Extracted data entries

--- START ---

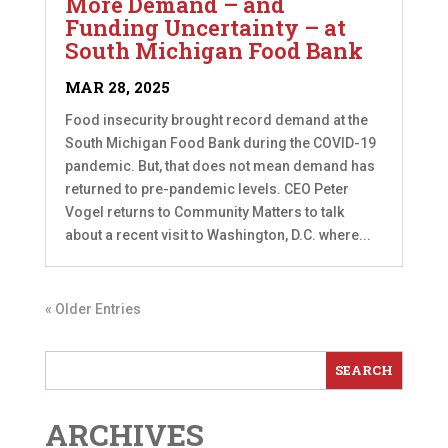
More Demand – and
Funding Uncertainty – at
South Michigan Food Bank
MAR 28, 2025
Food insecurity brought record demand at the
South Michigan Food Bank during the COVID-19
pandemic. But, that does not mean demand has
returned to pre-pandemic levels. CEO Peter
Vogel returns to Community Matters to talk
about a recent visit to Washington, D.C. where...
« Older Entries
ARCHIVES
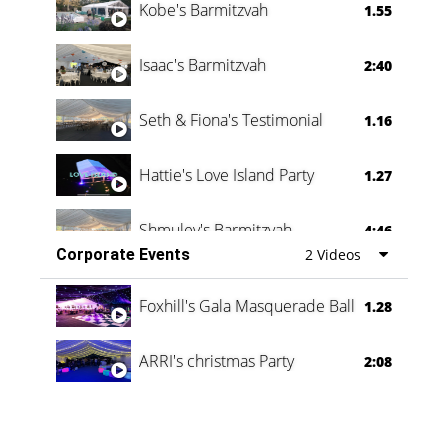
Kobe's Barmitzvah
1.55
Isaac's Barmitzvah
2:40
Seth & Fiona's Testimonial
1.16
Hattie's Love Island Party
1.27
Shmuley's Barmitzvah
4:46
Corporate Events
2 Videos
Foxhill's Gala Masquerade Ball
1.28
ARRI's christmas Party
2:08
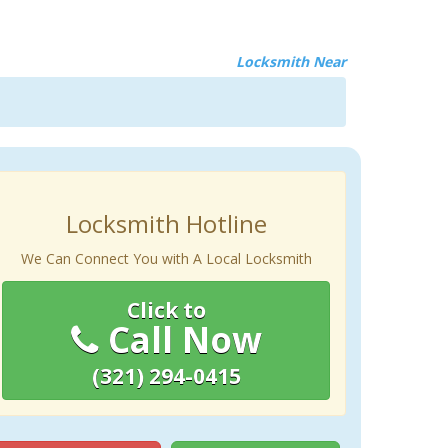
Locksmith Near
Locksmith Hotline
We Can Connect You with A Local Locksmith
Click to
Call Now
(321) 294-0415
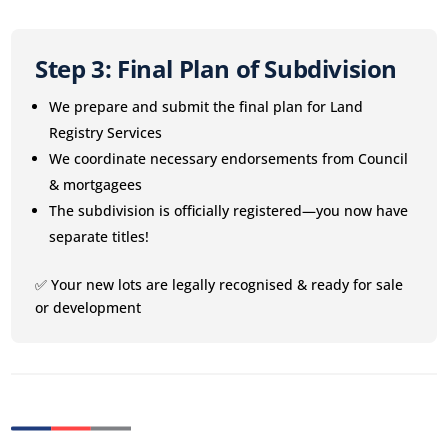
Step 3: Final Plan of Subdivision
We prepare and submit the final plan for Land
Registry Services
We coordinate necessary endorsements from Council
& mortgagees
The subdivision is officially registered—you now have
separate titles!
✅ Your new lots are legally recognised & ready for sale
or development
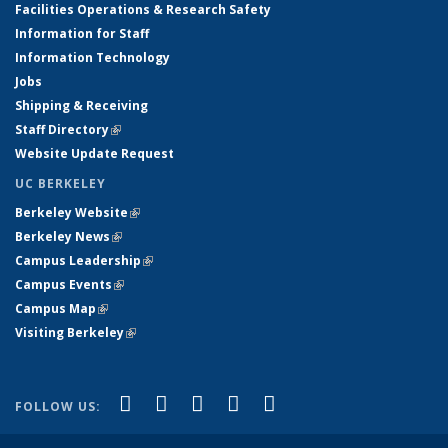
Facilities Operations & Research Safety
Information for Staff
Information Technology
Jobs
Shipping & Receiving
Staff Directory
(link is external)
Website Update Request
UC BERKELEY
Berkeley Website
(link is external)
Berkeley News
(link is external)
Campus Leadership
(link is external)
Campus Events
(link is external)
Campus Map
(link is external)
Visiting Berkeley
(link is external)
(link is external)
(link is external)
(link is external)
(link is external)
(link is
Facebook
X (formerly Twitter)
LinkedIn
YouTube
Instagram
FOLLOW US:
external)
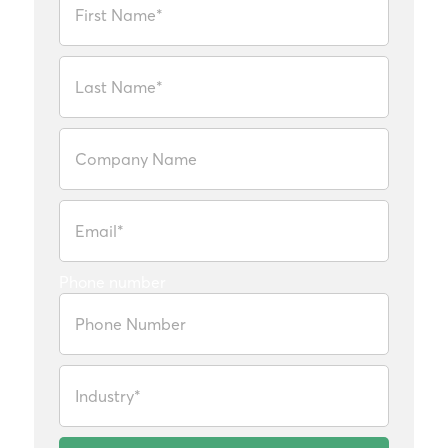
Phone number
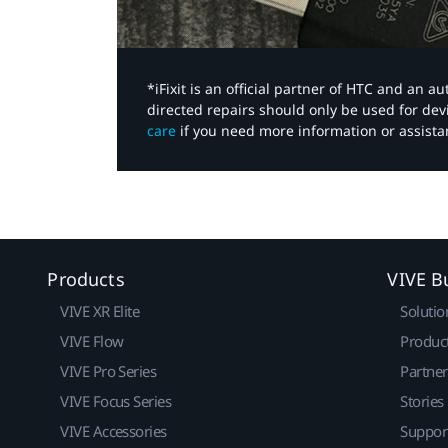
*iFixit is an official partner of HTC and an 
directed repairs should only be used for de
care
if you need more information or assista
Products
VIVE B
VIVE XR Elite
Solutio
VIVE Flow
Produc
VIVE Pro Series
Partne
VIVE Focus Series
Stories
VIVE Accessories
Suppor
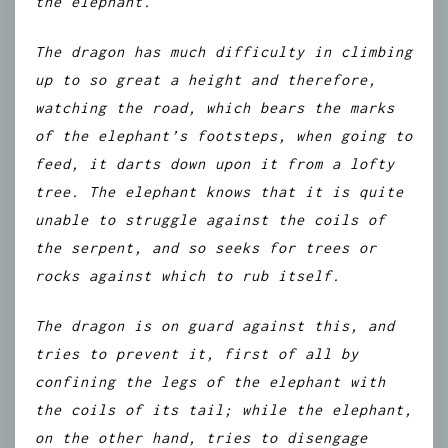
the elephant.
The dragon has much difficulty in climbing
up to so great a height and therefore,
watching the road, which bears the marks
of the elephant’s footsteps, when going to
feed, it darts down upon it from a lofty
tree. The elephant knows that it is quite
unable to struggle against the coils of
the serpent, and so seeks for trees or
rocks against which to rub itself.
The dragon is on guard against this, and
tries to prevent it, first of all by
confining the legs of the elephant with
the coils of its tail; while the elephant,
on the other hand, tries to disengage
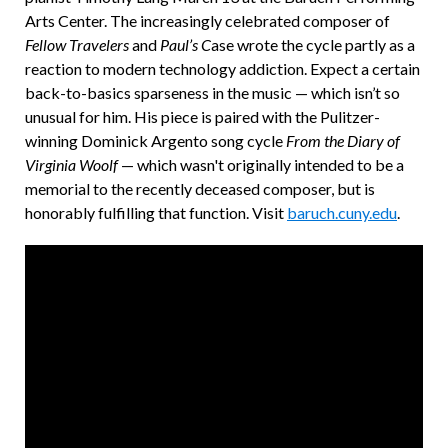
Arts Center. The increasingly celebrated composer of
Fellow Travelers
and
Paul’s C
ase wrote the cycle partly as a
reaction to modern technology addiction. Expect a certain
back-to-basics sparseness in the music — which isn’t so
unusual for him. His piece is paired with the Pulitzer-
winning Dominick Argento song cycle
From the Diary of
Virginia Woolf
— which wasn't originally intended to be a
memorial to the recently deceased composer, but is
honorably fulfilling that function. Visit
baruch.cuny.edu
.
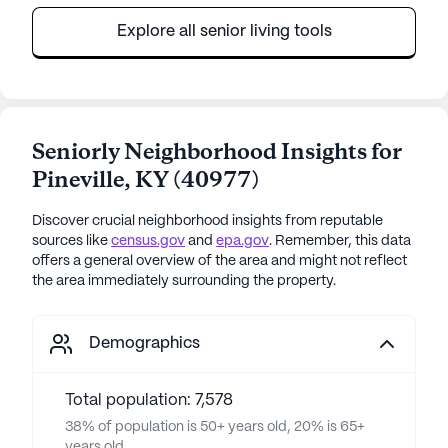
Explore all senior living tools
Seniorly Neighborhood Insights for
Pineville
,
KY
(
40977
)
Discover crucial neighborhood insights from reputable
sources like
census.gov
and
epa.gov
. Remember, this data
offers a general overview of the area and might not reflect
the area immediately surrounding the property.
Demographics
Total population: 7,578
38% of population is 50+ years old, 20% is 65+
years old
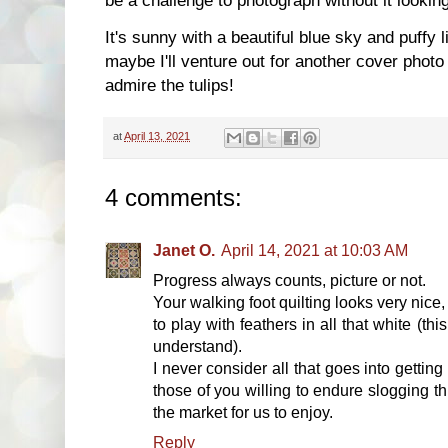
It's sunny with a beautiful blue sky and puffy l
maybe I'll venture out for another cover photo
admire the tulips!
at
April 13, 2021
4 comments:
Janet O.
April 14, 2021 at 10:03 AM
Progress always counts, picture or not.
Your walking foot quilting looks very nice
to play with feathers in all that white (th
understand).
I never consider all that goes into getting 
those of you willing to endure slogging th
the market for us to enjoy.
Reply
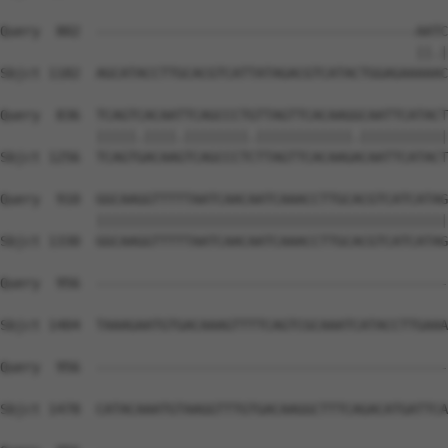
Query  802  ----------------------------------------AATC
                                                    ||.|
Sbjct 1182  AGCATACCTTGCACGTCATTATAGACGTCATACTGGAGAAAAAC
Query  836  TCAGTCACAATTCAGCCCTGTTAGTTCACAAGGCAATTCATACT
            |||||.||||.||||||||.||||||||||||.|||||||||||
Sbjct 1256  TCAGTGACAAGTCAGCCCTCTTAGTTCACAAGACAATTCATACT
Query  910  GGCAAGGTTTTTAATCAACAATCAAACCTTGCACGTCATCATAG
            ||||||||||||||||||||||||||||||||||||||||||||
Sbjct 1330  GGCAAGGTTTTTAATCAACAATCAAACCTTGCACGTCATCATAG
Query  956  --------------------------------------------
Sbjct 1404  TAAAGAATGTGACAAAGTTTTCAGTCGCAAATCATACCTTGAAA
Query  956  --------------------------------------------
Sbjct 1478  CATACAAATGTAAGGTTTGTGACAAGGCTTTCAGACATGATTCA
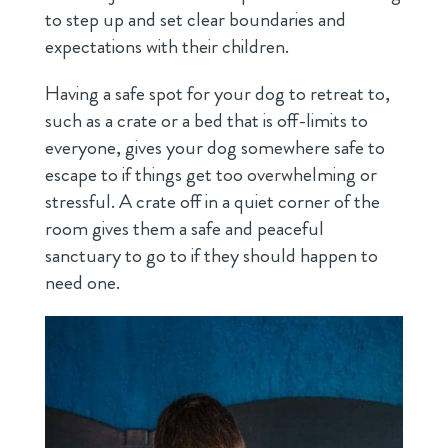
to step up and set clear boundaries and
expectations with their children.
Having a safe spot for your dog to retreat to,
such as a crate or a bed that is off-limits to
everyone, gives your dog somewhere safe to
escape to if things get too overwhelming or
stressful. A crate off in a quiet corner of the
room gives them a safe and peaceful
sanctuary to go to if they should happen to
need one.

--- END ---

ACTIVITY
Reproduce every line from the entries that holds the word "pandemic".

EXERCISE OUTPUT
pandemic. But, that does not mean demand has
returned to pre-pandemic levels. CEO Peter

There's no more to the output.